James Pethokoukis

Politics and policy from inside Washington

How would U.S. react to a debt crisis?

July 20, 2011

If the U.S. doesn’t get a handle on federal debt, there will be a financial and economic crisis. By 2035, debt as a share of GDP could be 250 percent, though a panic would surely happen long before that point was reached. But if a crisis came, how would Washington react? What drastic measures would be taken? I think there would be a huge push for a massive tax increase, probably via a value-added tax. Here is some of what the Comeback America Initiative sees happening:

Social Security

• The higher retirement eligibility ages for Social Security would be increased to 70 for normal retirement and 65 for early retirement, and fully implemented by 2030 and 2020, respectively.

Most of the proposed reforms under the Preemptive (Prudent) Framework would be retained with the following significant differences:

• Repeal the Affordable Care Act of 2010.

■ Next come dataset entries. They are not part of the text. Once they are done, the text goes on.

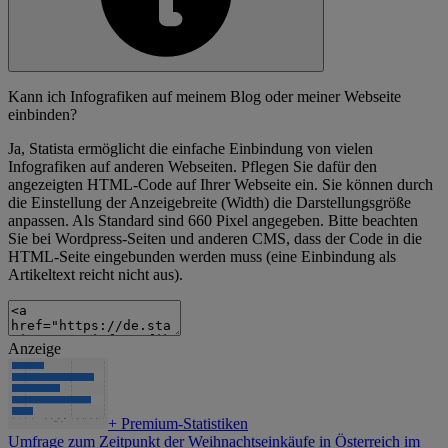
Kann ich Infografiken auf meinem Blog oder meiner Webseite
einbinden?
Ja, Statista ermöglicht die einfache Einbindung von vielen
Infografiken auf anderen Webseiten. Pflegen Sie dafür den
angezeigten HTML-Code auf Ihrer Webseite ein. Sie können durch
die Einstellung der Anzeigebreite (Width) die Darstellungsgröße
anpassen. Als Standard sind 660 Pixel angegeben. Bitte beachten
Sie bei Wordpress-Seiten und anderen CMS, dass der Code in die
HTML-Seite eingebunden werden muss (eine Einbindung als
Artikeltext reicht nicht aus).
Anzeige
+
Premium-Statistiken
Umfrage zum Zeitpunkt der Weihnachtseinkäufe in Österreich im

• Repeal the Medicare Modernization Act of 2003.

Defense:

Most of the illustrative reforms under the Preemptive (Prudent) Framework would be retained with the following significant differences:

• Accelerate the planned draw down of U.S. troops from Southwest Asia from the end of 2014 to the end of 2012.

• Accelerate the reduction of U.S. overseas military and civilian presence.

Taxes and Revenues:

• Impose temporary deficit reduction revenue increases in fiscal 2013-2014 to accelerate deficit reduction and debt/GDP stabilization efforts.

• Phase-in the special income and payroll tax exclusion on employer provided and paid health care by 2018.

• Take any other actions needed to comply with annual revenue targets.

And the result:

The result is a balancing of the total budget by 2015, and reduction of debt/GDP to about 51 percent of GDP in 2021 and declining rapidly, versus about 76 percent of GDP and increasing rapidly under CBO’s current law baseline, and to about 28 percent and declining in 2035 versus about 91 percent and rising under the baseline.  … Overall spending under the framework would be reduced to 20.1 percent of GDP in 2021, from 23.9 percent under the current law baseline, and to 21.8 percent of GDP and leveling in 2035 from 28.3 percent and rising under the baseline. Nominal public debt would be less in 2023 than 2015 and essentially stable.The Reactive (Crisis Management) Framework also involves having to impose a temporary deficit reduction revenue increases to accelerate deficit reduction and debt/GDP stabilization, while maintaining an overall cap on federal revenues at 21.5 percent of GDP

 

Comments

Repealing Medicare Part D (Medicare Modernization Act 2003) is a great opening. This Republican led, Republican passed legislation did a great deal to accelerate the burden Medicare as a whole has placed on our deficit.

Increasing the age for retirement? Okay, but why not 68? or 69? Why 70?

But repealing Obamacare? That would put us back on the same path as before Obamacare, which is another national disaster of epic financial proportions…and does not solve the massive premium increases of the past decade+…key parts of Obamacare must be maintained to include how Big Insurance is allowed to use premiums, not allow them to drop sick customers, and not allow them to deny coverage or price coverage to outrageous levels for those who need coverage the most. If you want privateers in the health insurance game, you must control their anti-patient/anti-caregiver practices.

OR – How about we repeal Obamacare, but Socialize all medicine? AKA get rid of Big Insurance…or at the minimum work to emulate the Germans or Swiss? No? Well it was worth a try and it will be again soon…

Wait to increase revenue until 2013/2014? Why? The time is now…oh wait, you don’t want any credit being assigned to Obama…he’s a Democrat asking for revenue increases now. WE NEED THE REVENUES NOW!

Folks who are making massive dollars on dividends don’t need more tax shelters. The dividend income tax rate is 15%, without Social Security or Medicare taken. Tax dividend income at a higher rate…say 22%?

Surprisingly, however, you nailed it with Defense. We simply need to draw down around the globe. No one should be so naive as to not understand the downside impact this will have on the Military Industrial Complex, but the Soviet Union went bankrupt spending on defense and we have been doing the same: Two wars ($3.7 Trillion expended/no taxes to pay for them) expanded Homeland Defense, etc… Republicans were drunken sailors spending America into oblivion through the Bush years and they increased the Debt Limit seven, yes SEVEN times, and now their starve the beast plan is knocking on the doorstep…

How can anyone with any sense of reason support the Republicans, given what they have done?

Posted by NobleKin | Report as abusive
 

Re healthcare – As long as we’re in simplification mode, why not simply put the entire US population into a single risk pool? Then let insurance companies compete for customers and the providers to serve them. As it stands, each state sets its own regulations and the result is that insurers play the system by cherry picking markets, charging higher premiums in states where they can get away with it, and dictating how providers are compensated. Tear down the barriers and prices will fall.

The only thing certain about repealing Romneycare and not replacing it with another plan is that healthcare costs will soar off the charts and ever increasing numbers of people will be denied access.